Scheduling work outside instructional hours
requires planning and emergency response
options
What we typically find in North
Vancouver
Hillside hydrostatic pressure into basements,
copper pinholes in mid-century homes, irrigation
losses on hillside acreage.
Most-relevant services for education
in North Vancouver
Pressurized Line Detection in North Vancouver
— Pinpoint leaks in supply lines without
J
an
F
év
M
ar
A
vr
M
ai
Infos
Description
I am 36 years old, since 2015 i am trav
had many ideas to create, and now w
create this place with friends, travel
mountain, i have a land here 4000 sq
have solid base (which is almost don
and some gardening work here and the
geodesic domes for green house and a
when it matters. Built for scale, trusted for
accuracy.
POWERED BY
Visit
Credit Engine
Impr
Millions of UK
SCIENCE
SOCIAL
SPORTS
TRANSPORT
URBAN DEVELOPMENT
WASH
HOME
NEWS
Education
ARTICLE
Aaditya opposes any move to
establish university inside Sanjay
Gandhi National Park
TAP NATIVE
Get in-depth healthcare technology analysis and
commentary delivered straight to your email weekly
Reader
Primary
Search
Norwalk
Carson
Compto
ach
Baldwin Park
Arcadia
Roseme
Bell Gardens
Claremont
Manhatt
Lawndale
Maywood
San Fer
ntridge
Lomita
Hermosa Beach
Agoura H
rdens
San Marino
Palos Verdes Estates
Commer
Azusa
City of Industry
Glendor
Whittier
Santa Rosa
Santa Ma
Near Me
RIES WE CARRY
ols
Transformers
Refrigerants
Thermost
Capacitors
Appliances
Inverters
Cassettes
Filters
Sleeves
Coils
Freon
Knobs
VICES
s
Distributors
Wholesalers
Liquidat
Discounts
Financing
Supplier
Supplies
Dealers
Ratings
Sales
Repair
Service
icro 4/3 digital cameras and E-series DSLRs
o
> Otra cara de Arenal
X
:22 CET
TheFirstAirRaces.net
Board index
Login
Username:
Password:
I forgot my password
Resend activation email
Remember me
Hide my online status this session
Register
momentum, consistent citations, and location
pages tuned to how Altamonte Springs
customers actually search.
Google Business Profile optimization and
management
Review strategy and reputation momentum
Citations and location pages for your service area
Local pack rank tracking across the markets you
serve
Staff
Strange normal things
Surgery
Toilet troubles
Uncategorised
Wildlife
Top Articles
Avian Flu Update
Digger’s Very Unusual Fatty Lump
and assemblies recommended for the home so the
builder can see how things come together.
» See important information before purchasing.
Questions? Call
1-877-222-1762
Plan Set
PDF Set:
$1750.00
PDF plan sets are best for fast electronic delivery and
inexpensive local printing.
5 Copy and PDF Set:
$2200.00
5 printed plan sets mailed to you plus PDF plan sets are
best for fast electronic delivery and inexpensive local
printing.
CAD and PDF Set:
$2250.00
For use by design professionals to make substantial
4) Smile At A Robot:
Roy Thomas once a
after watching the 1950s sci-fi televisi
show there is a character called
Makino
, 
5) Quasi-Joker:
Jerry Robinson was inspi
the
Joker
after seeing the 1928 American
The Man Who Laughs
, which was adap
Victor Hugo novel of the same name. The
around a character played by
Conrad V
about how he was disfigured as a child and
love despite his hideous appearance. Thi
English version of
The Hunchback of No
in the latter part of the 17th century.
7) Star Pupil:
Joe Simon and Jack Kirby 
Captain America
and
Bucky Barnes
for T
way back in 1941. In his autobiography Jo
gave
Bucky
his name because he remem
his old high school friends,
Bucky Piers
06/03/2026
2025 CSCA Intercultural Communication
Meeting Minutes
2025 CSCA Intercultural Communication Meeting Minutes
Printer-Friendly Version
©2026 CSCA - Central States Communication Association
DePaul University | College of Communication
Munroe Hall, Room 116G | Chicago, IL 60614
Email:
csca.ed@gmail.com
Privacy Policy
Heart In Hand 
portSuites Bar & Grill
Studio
—————
EXERCISE AIM:
Read through the records above and copy the lines that contain "create".

RESULT OF THE TASK:
had many ideas to create, and now w
create this place with friends, travel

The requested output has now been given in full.